Bounding box prediction data:

________________

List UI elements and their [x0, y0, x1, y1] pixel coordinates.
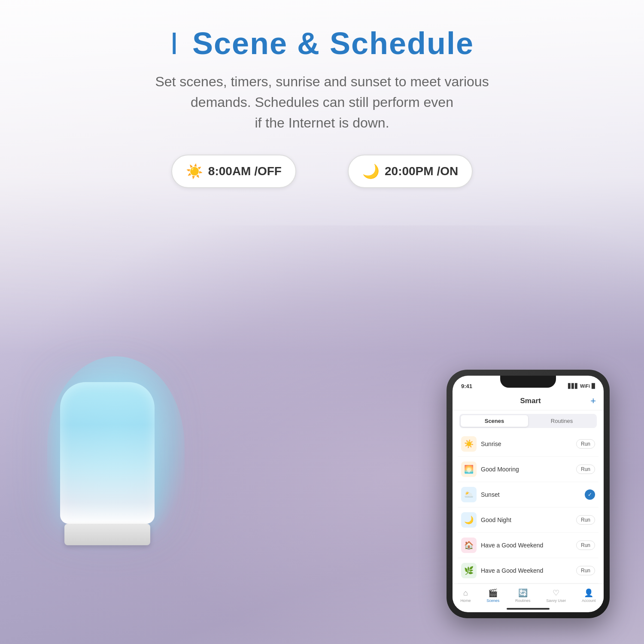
- moon-icon: 🌙: [362, 163, 380, 179]
- phone-inner: 9:41 ▋▋▋ WiFi ▉ Smart + Scenes Rout: [453, 376, 604, 612]
- savvy-icon: ♡: [553, 588, 559, 598]
- page-title: I Scene & Schedule: [0, 26, 644, 61]
- app-title: Smart: [471, 397, 590, 405]
- nav-home[interactable]: ⌂ Home: [460, 589, 471, 603]
- nav-scenes-label: Scenes: [486, 598, 499, 603]
- tab-routines[interactable]: Routines: [528, 415, 595, 427]
- schedule-evening[interactable]: 🌙 20:00PM /ON: [348, 155, 473, 188]
- home-icon: ⌂: [463, 589, 468, 598]
- scene-name-sunrise: Sunrise: [481, 440, 572, 447]
- scene-item-sunrise[interactable]: ☀️ Sunrise Run: [458, 431, 598, 457]
- nav-account[interactable]: 👤 Account: [582, 588, 596, 603]
- wifi-icon: WiFi: [580, 383, 590, 389]
- scene-icon-good-morning: 🌅: [461, 462, 477, 477]
- nav-savvy-label: Savvy User: [546, 598, 566, 603]
- tab-scenes[interactable]: Scenes: [461, 415, 528, 427]
- lamp-body: [60, 382, 155, 524]
- scene-name-sunset: Sunset: [481, 491, 580, 498]
- signal-icon: ▋▋▋: [568, 383, 578, 389]
- routines-icon: 🔄: [518, 588, 528, 598]
- scene-icon-sunrise: ☀️: [461, 436, 477, 452]
- run-btn-good-night[interactable]: Run: [576, 515, 595, 525]
- scene-name-weekend-2: Have a Good Weekend: [481, 567, 572, 574]
- lamp-container: [56, 382, 159, 545]
- scene-list: ☀️ Sunrise Run 🌅 Good Mooring Run 🌥️ Sun…: [453, 431, 604, 583]
- sun-icon: ☀️: [186, 163, 203, 179]
- nav-scenes[interactable]: 🎬 Scenes: [486, 588, 499, 603]
- scene-item-weekend-2[interactable]: 🌿 Have a Good Weekend Run: [458, 558, 598, 583]
- scene-icon-weekend-2: 🌿: [461, 563, 477, 578]
- schedule-morning[interactable]: ☀️ 8:00AM /OFF: [171, 155, 296, 188]
- check-icon-sunset: ✓: [585, 489, 595, 500]
- battery-icon: ▉: [592, 383, 595, 389]
- scene-icon-weekend-1: 🏠: [461, 538, 477, 553]
- run-btn-weekend-1[interactable]: Run: [576, 541, 595, 550]
- scene-item-sunset[interactable]: 🌥️ Sunset ✓: [458, 482, 598, 507]
- header-section: I Scene & Schedule Set scenes, timers, s…: [0, 0, 644, 197]
- app-header: Smart +: [453, 392, 604, 410]
- schedule-evening-text: 20:00PM /ON: [385, 164, 458, 178]
- schedule-morning-text: 8:00AM /OFF: [208, 164, 282, 178]
- scene-item-good-night[interactable]: 🌙 Good Night Run: [458, 507, 598, 533]
- scene-icon-good-night: 🌙: [461, 512, 477, 528]
- status-time: 9:41: [461, 383, 472, 389]
- schedule-row: ☀️ 8:00AM /OFF 🌙 20:00PM /ON: [0, 155, 644, 188]
- scene-item-weekend-1[interactable]: 🏠 Have a Good Weekend Run: [458, 533, 598, 558]
- nav-routines-label: Routines: [515, 598, 531, 603]
- scenes-nav-icon: 🎬: [488, 588, 498, 598]
- title-bar: I: [170, 26, 179, 61]
- nav-savvy[interactable]: ♡ Savvy User: [546, 588, 566, 603]
- scene-name-good-night: Good Night: [481, 516, 572, 523]
- scene-icon-sunset: 🌥️: [461, 487, 477, 502]
- phone-notch: [500, 376, 556, 388]
- add-button[interactable]: +: [590, 395, 596, 407]
- scene-name-weekend-1: Have a Good Weekend: [481, 542, 572, 549]
- run-btn-sunrise[interactable]: Run: [576, 439, 595, 449]
- phone-container: 9:41 ▋▋▋ WiFi ▉ Smart + Scenes Rout: [447, 370, 610, 618]
- nav-account-label: Account: [582, 598, 596, 603]
- main-content: I Scene & Schedule Set scenes, timers, s…: [0, 0, 644, 644]
- lamp-base: [64, 524, 150, 545]
- home-indicator: [507, 608, 550, 610]
- scene-name-good-morning: Good Mooring: [481, 466, 572, 473]
- status-icons: ▋▋▋ WiFi ▉: [568, 383, 595, 389]
- run-btn-weekend-2[interactable]: Run: [576, 566, 595, 575]
- phone-nav: ⌂ Home 🎬 Scenes 🔄 Routines ♡ Savvy User: [453, 583, 604, 606]
- account-icon: 👤: [584, 588, 593, 598]
- run-btn-good-morning[interactable]: Run: [576, 465, 595, 474]
- nav-routines[interactable]: 🔄 Routines: [515, 588, 531, 603]
- page-subtitle: Set scenes, timers, sunrise and sunset t…: [150, 71, 494, 133]
- nav-home-label: Home: [460, 598, 471, 603]
- phone-outer: 9:41 ▋▋▋ WiFi ▉ Smart + Scenes Rout: [447, 370, 610, 618]
- scene-item-good-morning[interactable]: 🌅 Good Mooring Run: [458, 457, 598, 482]
- app-tabs: Scenes Routines: [459, 414, 597, 428]
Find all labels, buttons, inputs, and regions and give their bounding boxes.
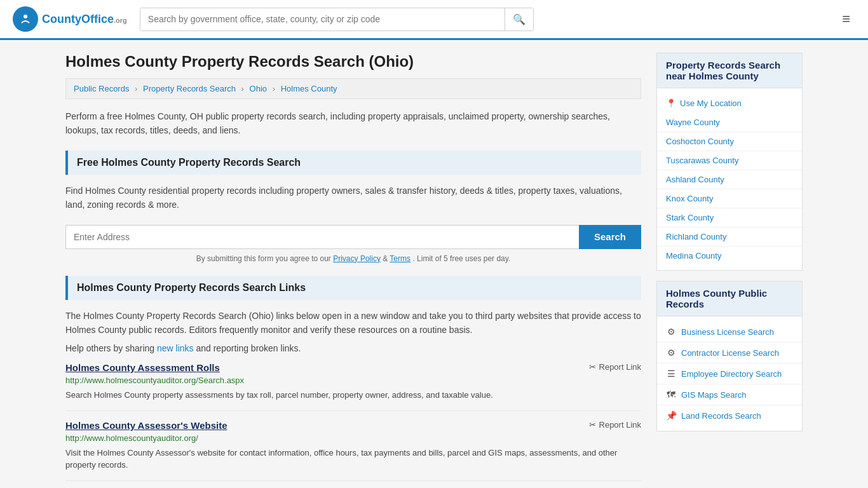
new-links-link[interactable]: new links xyxy=(157,343,194,353)
nearby-knox-county[interactable]: Knox County xyxy=(657,189,802,208)
business-license-icon: ⚙ xyxy=(666,327,676,337)
land-records-search-link[interactable]: 📌 Land Records Search xyxy=(657,405,802,426)
logo-icon xyxy=(13,6,38,32)
link-url-assessment[interactable]: http://www.holmescountyauditor.org/Searc… xyxy=(65,376,641,385)
business-license-search-link[interactable]: ⚙ Business License Search xyxy=(657,322,802,342)
land-records-icon: 📌 xyxy=(666,410,676,421)
employee-directory-icon: ☰ xyxy=(666,369,676,379)
form-disclaimer: By submitting this form you agree to our… xyxy=(65,254,641,263)
link-url-assessor[interactable]: http://www.holmescountyauditor.org/ xyxy=(65,433,641,443)
public-records-box: Holmes County Public Records ⚙ Business … xyxy=(656,281,803,431)
intro-text: Perform a free Holmes County, OH public … xyxy=(65,109,641,138)
report-link-icon-1: ✂ xyxy=(589,362,596,372)
page-title: Holmes County Property Records Search (O… xyxy=(65,53,641,71)
header: CountyOffice.org 🔍 ≡ xyxy=(0,0,868,40)
location-icon: 📍 xyxy=(666,98,676,108)
report-link-button-2[interactable]: ✂ Report Link xyxy=(589,420,641,430)
nearby-tuscarawas-county[interactable]: Tuscarawas County xyxy=(657,151,802,170)
svg-point-1 xyxy=(24,15,27,18)
link-title-assessor[interactable]: Holmes County Assessor's Website xyxy=(65,420,227,431)
nearby-coshocton-county[interactable]: Coshocton County xyxy=(657,132,802,151)
breadcrumb-ohio[interactable]: Ohio xyxy=(250,84,267,93)
sidebar: Property Records Search near Holmes Coun… xyxy=(656,53,803,488)
link-desc-assessor: Visit the Holmes County Assessor's websi… xyxy=(65,447,641,471)
free-search-header: Free Holmes County Property Records Sear… xyxy=(65,151,641,175)
gis-maps-icon: 🗺 xyxy=(666,390,676,400)
nearby-stark-county[interactable]: Stark County xyxy=(657,208,802,227)
address-search-form: Search xyxy=(65,225,641,249)
nearby-richland-county[interactable]: Richland County xyxy=(657,227,802,247)
gis-maps-search-link[interactable]: 🗺 GIS Maps Search xyxy=(657,384,802,405)
terms-link[interactable]: Terms xyxy=(390,254,410,263)
nearby-counties-box: Property Records Search near Holmes Coun… xyxy=(656,53,803,271)
public-records-content: ⚙ Business License Search ⚙ Contractor L… xyxy=(657,316,802,431)
breadcrumb-public-records[interactable]: Public Records xyxy=(74,84,129,93)
contractor-license-icon: ⚙ xyxy=(666,348,676,358)
links-intro: The Holmes County Property Records Searc… xyxy=(65,309,641,337)
address-input[interactable] xyxy=(65,225,579,249)
use-my-location[interactable]: 📍 Use My Location xyxy=(657,93,802,113)
link-item-assessment-rolls: Holmes County Assessment Rolls ✂ Report … xyxy=(65,362,641,411)
link-title-assessment[interactable]: Holmes County Assessment Rolls xyxy=(65,362,220,373)
search-icon: 🔍 xyxy=(513,14,526,25)
employee-directory-search-link[interactable]: ☰ Employee Directory Search xyxy=(657,363,802,384)
breadcrumb-holmes-county[interactable]: Holmes County xyxy=(281,84,337,93)
menu-icon[interactable]: ≡ xyxy=(837,8,855,30)
logo-text: CountyOffice.org xyxy=(42,13,127,26)
page-wrapper: Holmes County Property Records Search (O… xyxy=(53,40,815,488)
search-button[interactable]: Search xyxy=(579,225,641,249)
contractor-license-search-link[interactable]: ⚙ Contractor License Search xyxy=(657,342,802,363)
nearby-wayne-county[interactable]: Wayne County xyxy=(657,113,802,132)
nearby-medina-county[interactable]: Medina County xyxy=(657,247,802,265)
links-section-header: Holmes County Property Records Search Li… xyxy=(65,276,641,300)
share-text: Help others by sharing new links and rep… xyxy=(65,343,641,353)
free-search-section: Free Holmes County Property Records Sear… xyxy=(65,151,641,263)
link-desc-assessment: Search Holmes County property assessment… xyxy=(65,389,641,402)
nearby-content: 📍 Use My Location Wayne County Coshocton… xyxy=(657,88,802,270)
public-records-header: Holmes County Public Records xyxy=(657,281,802,316)
links-section: Holmes County Property Records Search Li… xyxy=(65,276,641,481)
report-link-button-1[interactable]: ✂ Report Link xyxy=(589,362,641,372)
breadcrumb: Public Records › Property Records Search… xyxy=(65,78,641,99)
free-search-description: Find Holmes County residential property … xyxy=(65,184,641,212)
global-search-button[interactable]: 🔍 xyxy=(505,8,533,30)
breadcrumb-property-records[interactable]: Property Records Search xyxy=(143,84,236,93)
logo[interactable]: CountyOffice.org xyxy=(13,6,127,32)
main-content: Holmes County Property Records Search (O… xyxy=(65,53,641,488)
global-search-input[interactable] xyxy=(140,8,505,30)
report-link-icon-2: ✂ xyxy=(589,420,596,430)
nearby-ashland-county[interactable]: Ashland County xyxy=(657,170,802,189)
privacy-policy-link[interactable]: Privacy Policy xyxy=(333,254,381,263)
nearby-header: Property Records Search near Holmes Coun… xyxy=(657,53,802,88)
link-item-assessor: Holmes County Assessor's Website ✂ Repor… xyxy=(65,420,641,481)
global-search-bar: 🔍 xyxy=(140,8,534,31)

________________

• **Exercise prompt**
Note each line above that holds "lamp", then copy all of them.

• **Answer box**
- lamp-body: [60, 382, 155, 524]
- lamp-container: [56, 382, 159, 545]
- lamp-base: [64, 524, 150, 545]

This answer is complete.